## Requirement
At the line with "εχθρός του, να μην ολιγοψυχήσει", start transcribing; stop after the last line of the data below. Keep it exact and leave pictures out.

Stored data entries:
※

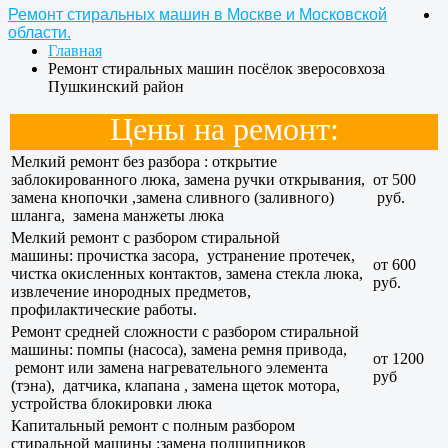
Ремонт стиральных машин в Москве и Московской
области.
Главная
Ремонт стиральных машин посёлок зверосовхоза
Пушкинский район
Цены на ремонт:
Мелкий ремонт без разбора : открытие
заблокированного люка, замена ручки открывания,
от 500
замена кнопочки ,замена сливного (заливного)
руб.
шланга, замена манжеты люка
Мелкий ремонт с разбором стиральной
машины: прочистка засора, устранение протечек,
от 600
чистка окисленных контактов, замена стекла люка,
руб.
извлечение инородных предметов,
профилактические работы.
Ремонт средней сложности с разбором стиральной
машины: помпы (насоса), замена ремня привода,
от 1200
ремонт или замена нагревательного элемента
руб
(тэна), датчика, клапана , замена щеток мотора,
устройства блокировки люка
Капитальный ремонт с полным разбором
стиральной машины :замена подшипников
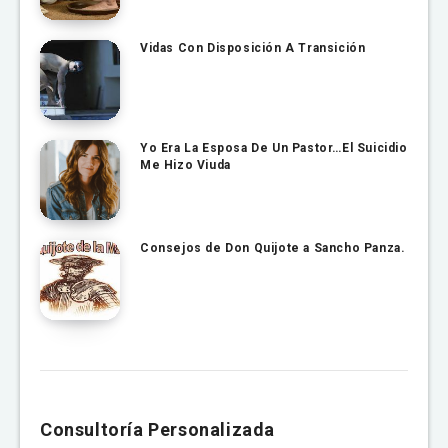
Vidas Con Disposición A Transición
Yo Era La Esposa De Un Pastor…El Suicidio
Me Hizo Viuda
Consejos de Don Quijote a Sancho Panza.
Consultoría Personalizada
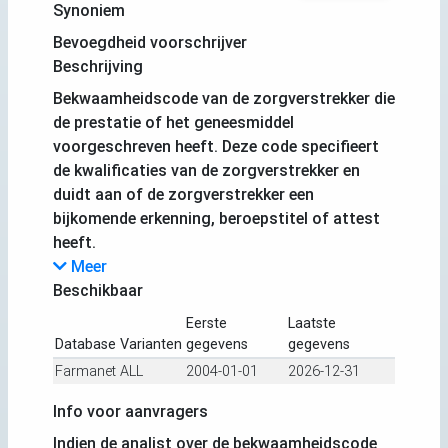
Synoniem
Bevoegdheid voorschrijver
Beschrijving
Bekwaamheidscode van de zorgverstrekker die
de prestatie of het geneesmiddel
voorgeschreven heeft. Deze code specifieert
de kwalificaties van de zorgverstrekker en
duidt aan of de zorgverstrekker een
bijkomende erkenning, beroepstitel of attest
heeft.
Meer
Beschikbaar
Eerste
Laatste
Database
Varianten
gegevens
gegevens
Farmanet
ALL
2004-01-01
2026-12-31
Info voor aanvragers
Indien de analist over de bekwaamheidscode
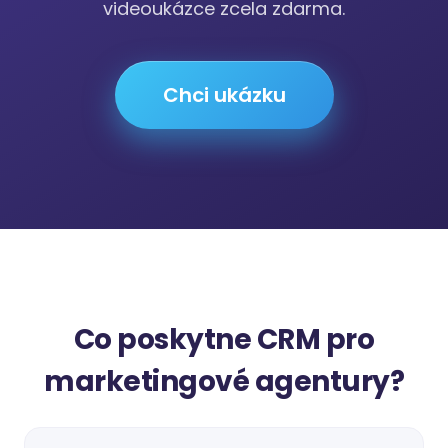
videoukázce zcela zdarma.
Chci ukázku
Co poskytne CRM pro
marketingové agentury?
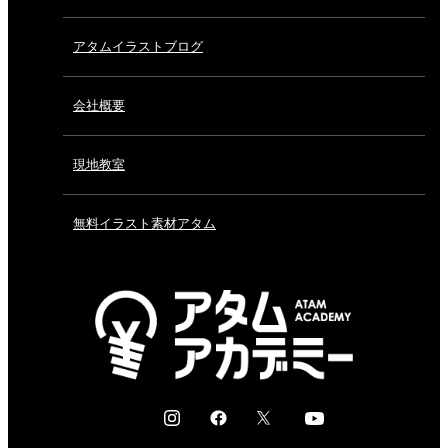
アタムイラストブログ
会社概要
現地教室
無料イラスト素材アタム
I
F
X
Y
n
a
o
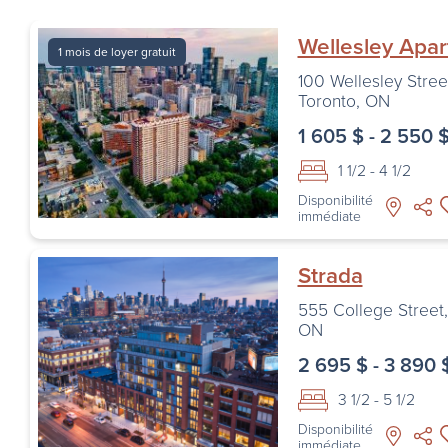
Wellesley Apa
1 mois de loyer gratuit
100 Wellesley Stree
Toronto
,
ON
1 605 $ - 2 550 
1 1/2 - 4 1/2
Disponibilité
immédiate
Strada
555 College Street
ON
2 695 $ - 3 890 
3 1/2 - 5 1/2
Disponibilité
immédiate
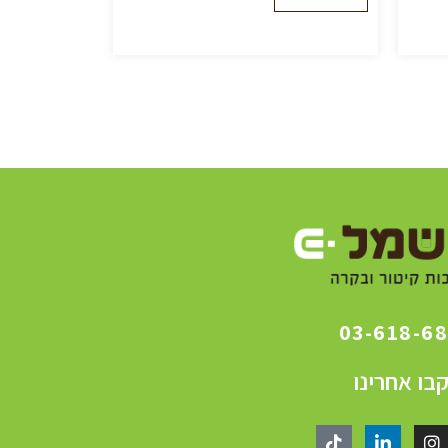
03-618-6
בו אחרינו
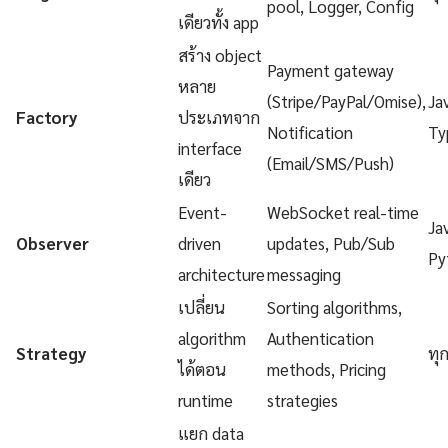
pool, Logger, Config
เดียวทั้ง app
สร้าง object
Payment gateway
หลาย
(Stripe/PayPal/Omise),
Ja
Factory
ประเภทจาก
Notification
Ty
interface
(Email/SMS/Push)
เดียว
Event-
WebSocket real-time
Ja
Observer
driven
updates, Pub/Sub
Py
architecture
messaging
เปลี่ยน
Sorting algorithms,
algorithm
Authentication
Strategy
ทุ
ได้ตอน
methods, Pricing
runtime
strategies
แยก data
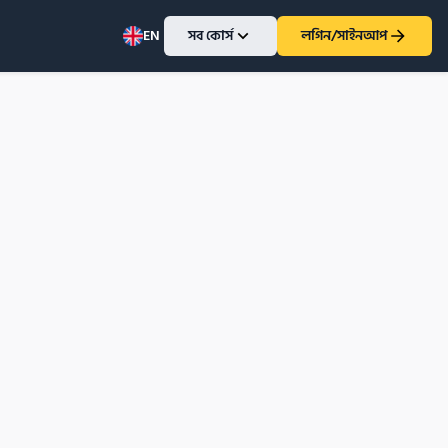
EN
সব কোর্স
লগিন/সাইনআপ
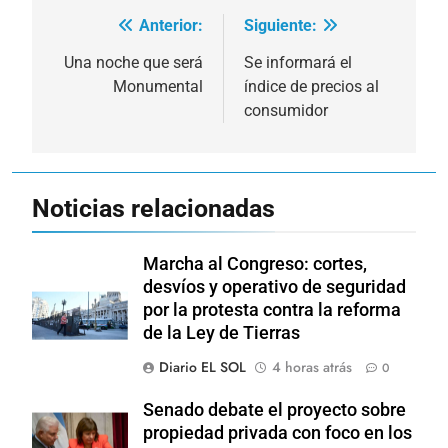
Anterior:
Siguiente:
Navegación
de
Una noche que será
Se informará el
Monumental
índice de precios al
entradas
consumidor
Noticias relacionadas
Marcha al Congreso: cortes,
desvíos y operativo de seguridad
por la protesta contra la reforma
de la Ley de Tierras
Diario EL SOL
4 horas atrás
0
Senado debate el proyecto sobre
propiedad privada con foco en los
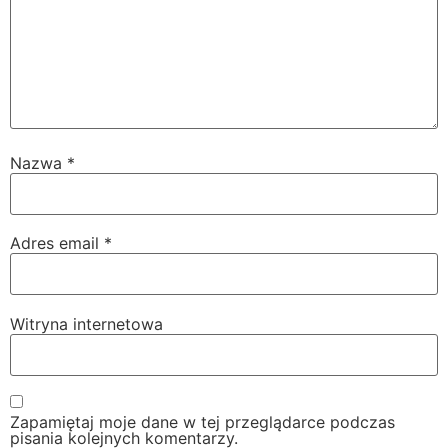
Nazwa
*
Adres email
*
Witryna internetowa
Zapamiętaj moje dane w tej przeglądarce podczas
pisania kolejnych komentarzy.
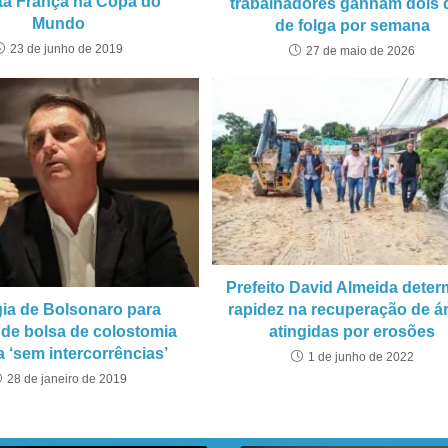
ita França na Copa do
trabalhadores ganham dois 
Mundo
de folga por semana
23 de junho de 2019
27 de maio de 2026
Prefeito David Almeida deter
gia de Bolsonaro para
rapidez na recuperação de á
a de bolsa de colostomia
atingidas por erosões
a ‘sem intercorrências’
1 de junho de 2022
28 de janeiro de 2019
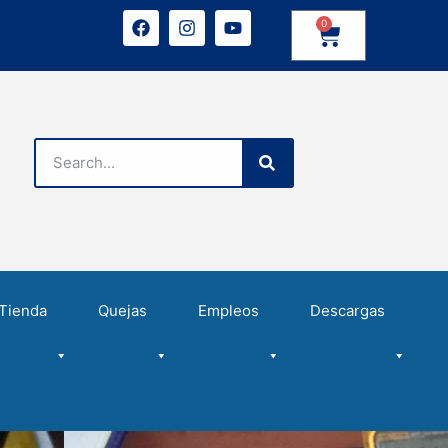
0
Tienda
Quejas
Empleos
Descargas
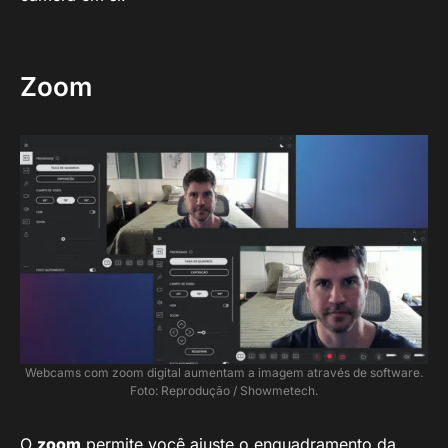
Zoom
Webcams com zoom digital aumentam a imagem através de software.
Foto: Reprodução / Showmetech.
O
zoom
permite você ajuste o enquadramento da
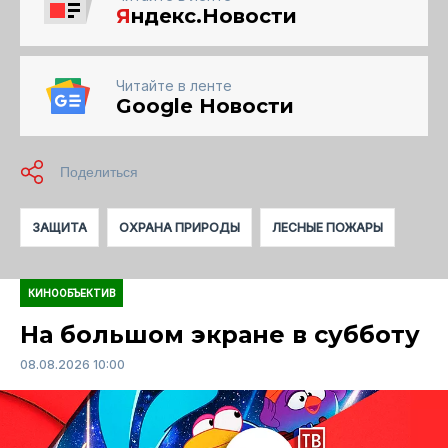
Я
ндекс.Новости
Читайте в ленте
Google Новости
ЗАЩИТА
ОХРАНА ПРИРОДЫ
ЛЕСНЫЕ ПОЖАРЫ
КИНООБЪЕКТИВ
На большом экране в субботу
08.08.2026 10:00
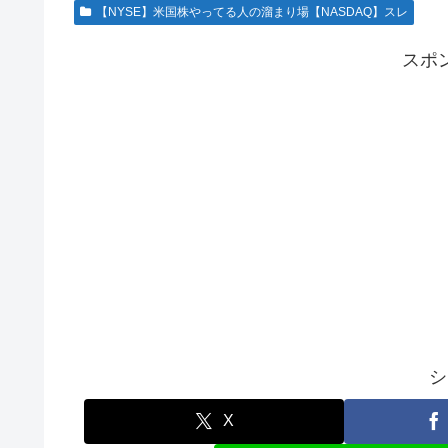
【NYSE】米国株やってる人の溜まり場【NASDAQ】スレ
スポ
シ
X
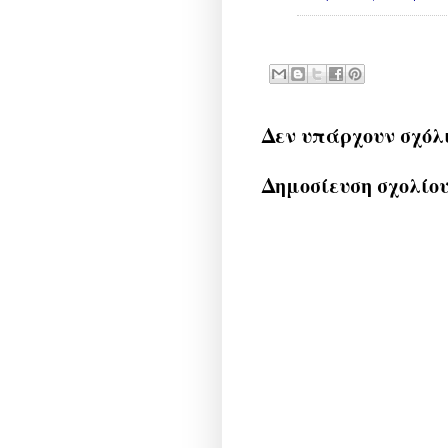
Δεν υπάρχουν σχόλ
Δημοσίευση σχολίο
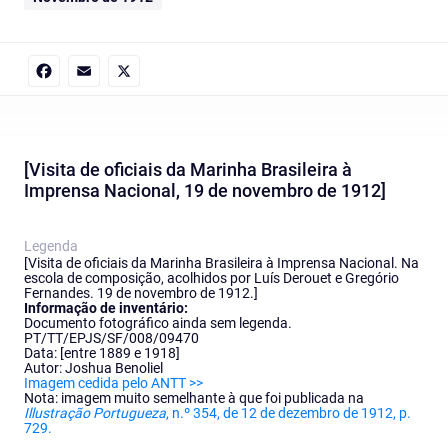
Facebook
Email
X
[Visita de oficiais da Marinha Brasileira à
Imprensa Nacional, 19 de novembro de 1912]
Legenda
[Visita de oficiais da Marinha Brasileira à Imprensa Nacional. Na
escola de composição, acolhidos por Luís Derouet e Gregório
Fernandes. 19 de novembro de 1912.]
Informação de inventário:
Documento fotográfico ainda sem legenda.
PT/TT/EPJS/SF/008/09470
Data: [entre 1889 e 1918]
Autor: Joshua Benoliel
Imagem cedida pelo ANTT >>
Nota: imagem muito semelhante à que foi publicada na
Illustração Portugueza
, n.º 354, de 12 de dezembro de 1912, p.
729.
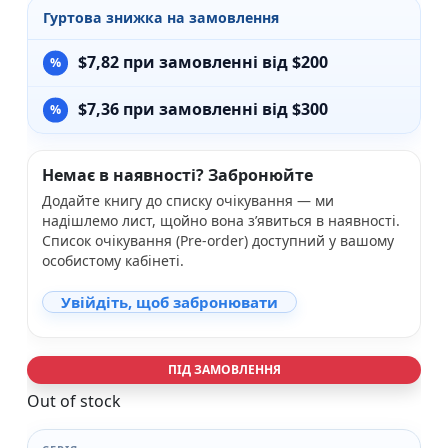
Гуртова знижка на замовлення
$
7,82
при замовленні від $200
$
7,36
при замовленні від $300
Немає в наявності? Забронюйте
Додайте книгу до списку очікування — ми
надішлемо лист, щойно вона з’явиться в наявності.
Список очікування (Pre-order) доступний у вашому
особистому кабінеті.
Увійдіть, щоб забронювати
ПІД ЗАМОВЛЕННЯ
Out of stock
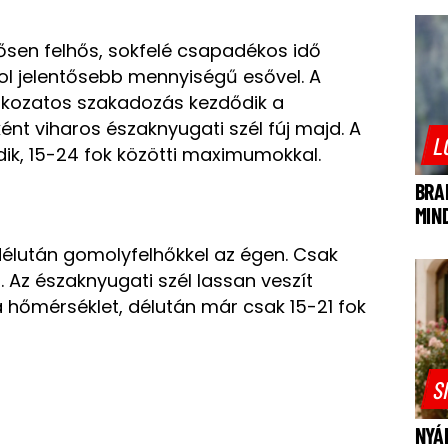
ősen felhős, sokfelé csapadékos idő
ol jelentősebb mennyiségű esővel. A
fokozatos szakadozás kezdődik a
ként viharos északnyugati szél fúj majd. A
L
ik, 15-24 fok közötti maximumokkal.
BRA
MIN
délután gomolyfelhőkkel az égen. Csak
. Az északnyugati szél lassan veszít
a hőmérséklet, délután már csak 15-21 fok
S
NYÁ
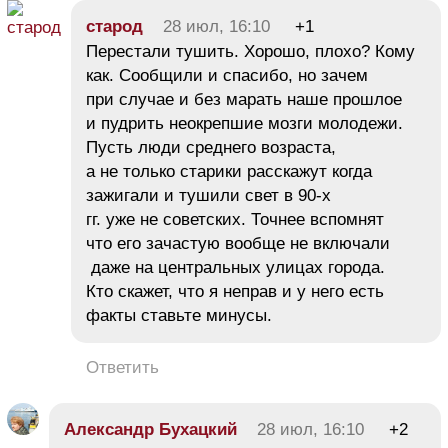
старод
28 июл, 16:10
+1
Перестали тушить. Хорошо, плохо? Кому
как. Сообщили и спасибо, но зачем
при случае и без марать наше прошлое
и пудрить неокрепшие мозги молодежи.
Пусть люди среднего возраста,
а не только старики расскажут когда
зажигали и тушили свет в 90-х
гг. уже не советских. Точнее вспомнят
что его зачастую вообще не включали
даже на центральных улицах города.
Кто скажет, что я неправ и у него есть
факты ставьте минусы.
Ответить
Александр Бухацкий
28 июл, 16:10
+2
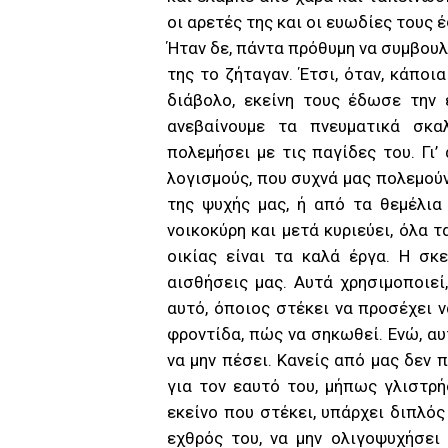
οι αρετές της και οι ευωδίες τους
Ήταν δε, πάντα πρόθυμη να συμβουλέ
της το ζήταγαν. Έτσι, όταν, κάπο
διάβολο, εκείνη τους έδωσε την 
ανεβαίνουμε τα πνευματικά σκ
πολεμήσει με τις παγίδες του. Γι
λογισμούς, που συχνά μας πολεμούν
της ψυχής μας, ή από τα θεμέλια
νοικοκύρη και μετά κυριεύει, όλα 
οικίας είναι τα καλά έργα. Η σκ
αισθήσεις μας. Αυτά χρησιμοποιεί,
αυτό, όποιος στέκει να προσέχει ν
φροντίδα, πώς να σηκωθεί. Ενώ, αυ
να μην πέσει. Κανείς από μας δεν 
για τον εαυτό του, μήπως γλιστρή
εκείνο που στέκει, υπάρχει διπλός
εχθρός του, να μην ολιγοψυχήσει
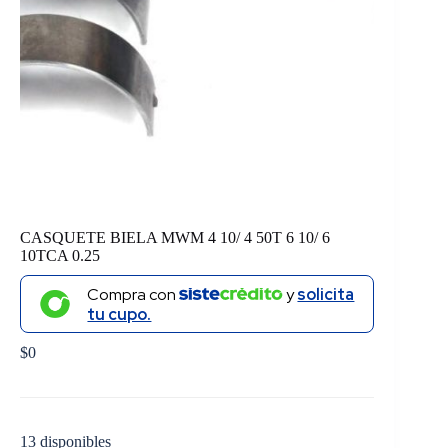
CASQUETE BIELA MWM 4 10/ 4 50T 6 10/ 6
10TCA 0.25
Compra con
y
solicita
tu cupo.
$
0
13 disponibles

※

## Written answer
εχθρός του, να μην ολιγοψυχήσει
CASQUETE BIELA MWM 4 10/ 4 50T 6 10/ 6
10TCA 0.25
Compra con
y
solicita
tu cupo.
$
0
13 disponibles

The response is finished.